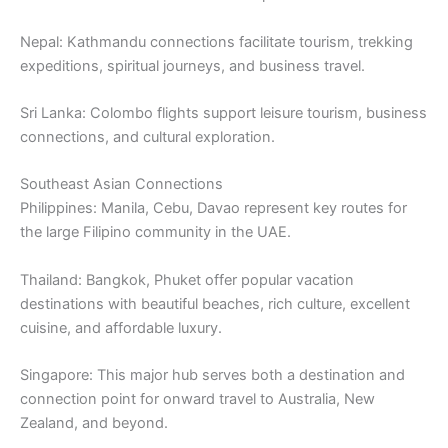
Nepal: Kathmandu connections facilitate tourism, trekking
expeditions, spiritual journeys, and business travel.
Sri Lanka: Colombo flights support leisure tourism, business
connections, and cultural exploration.
Southeast Asian Connections
Philippines: Manila, Cebu, Davao represent key routes for
the large Filipino community in the UAE.
Thailand: Bangkok, Phuket offer popular vacation
destinations with beautiful beaches, rich culture, excellent
cuisine, and affordable luxury.
Singapore: This major hub serves both a destination and
connection point for onward travel to Australia, New
Zealand, and beyond.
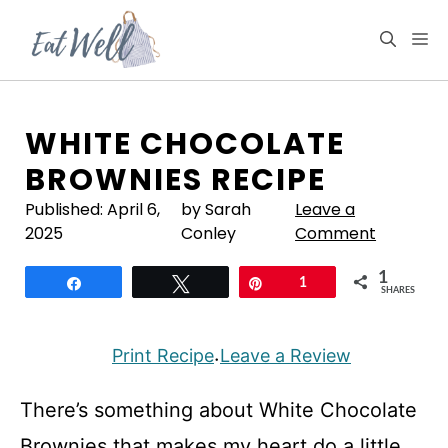
Skip
to
M
content
WHITE CHOCOLATE
BROWNIES RECIPE
Published:
April 6,
by Sarah
Leave a
2025
Conley
Comment
1
Share
Tweet
Pin
1
SHARES
Print Recipe
Leave a Review
·
There’s something about White Chocolate
Brownies that makes my heart do a little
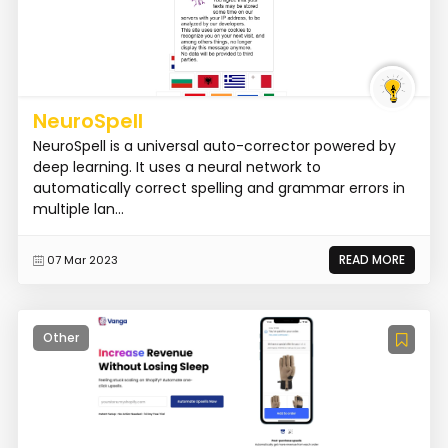
NeuroSpell
NeuroSpell is a universal auto-corrector powered by
deep learning. It uses a neural network to
automatically correct spelling and grammar errors in
multiple lan...
READ MORE
07 Mar 2023
Other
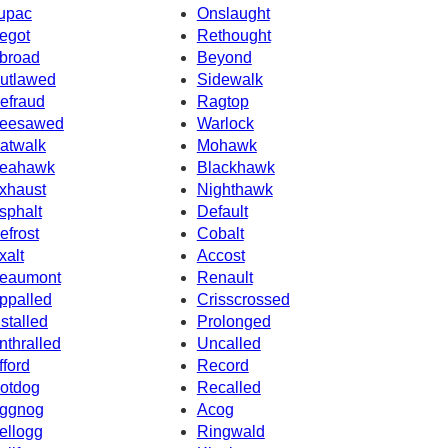
upac
Onslaught
egot
Rethought
broad
Beyond
utlawed
Sidewalk
efraud
Ragtop
eesawed
Warlock
atwalk
Mohawk
eahawk
Blackhawk
xhaust
Nighthawk
sphalt
Default
efrost
Cobalt
xalt
Accost
eaumont
Renault
ppalled
Crisscrossed
nstalled
Prolonged
nthralled
Uncalled
fford
Record
otdog
Recalled
ggnog
Acog
ellogg
Ringwald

--- Task directions ---
Write every record out again exactly, omitting the pictures they hold.

--- Result for this task ---
Nepal: Kathmandu connections facilitate tourism, trekking
expeditions, spiritual journeys, and business travel.
Sri Lanka: Colombo flights support leisure tourism, business
connections, and cultural exploration.
Southeast Asian Connections
Philippines: Manila, Cebu, Davao represent key routes for
the large Filipino community in the UAE.
Thailand: Bangkok, Phuket offer popular vacation
destinations with beautiful beaches, rich culture, excellent
cuisine, and affordable luxury.
Singapore: This major hub serves both a destination and
connection point for onward travel to Australia, New
Zealand, and beyond.
Skip
to
M
content
WHITE CHOCOLATE
BROWNIES RECIPE
Published:
April 6,
by Sarah
Leave a
2025
Conley
Comment
1
Share
Tweet
Pin
1
SHARES
Print Recipe
Leave a Review
·
There’s something about White Chocolate
Brownies that makes my heart do a little
NeuroSpell
NeuroSpell is a universal auto-corrector powered by
deep learning. It uses a neural network to
automatically correct spelling and grammar errors in
multiple lan...
READ MORE
07 Mar 2023
Other
upac
Onslaught
egot
Rethought
broad
Beyond
utlawed
Sidewalk
efraud
Ragtop
eesawed
Warlock
atwalk
Mohawk
eahawk
Blackhawk
xhaust
Nighthawk
sphalt
Default
efrost
Cobalt
xalt
Accost
eaumont
Renault
ppalled
Crisscrossed
nstalled
Prolonged
nthralled
Uncalled
fford
Record
otdog
Recalled
ggnog
Acog
ellogg
Ringwald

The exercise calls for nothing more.